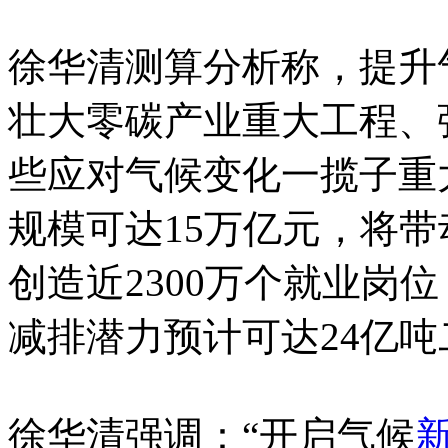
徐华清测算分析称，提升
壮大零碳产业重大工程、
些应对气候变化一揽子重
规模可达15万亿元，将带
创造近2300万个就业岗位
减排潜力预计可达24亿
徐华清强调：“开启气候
=-=-=
Action item: Would you please set down the listing above exactly, minus its images?

Exercise solution:
徐华清测算分析称，提升
壮大零碳产业重大工程、
些应对气候变化一揽子重
规模可达15万亿元，将带
创造近2300万个就业岗位
减排潜力预计可达24亿
徐华清强调：“开启气候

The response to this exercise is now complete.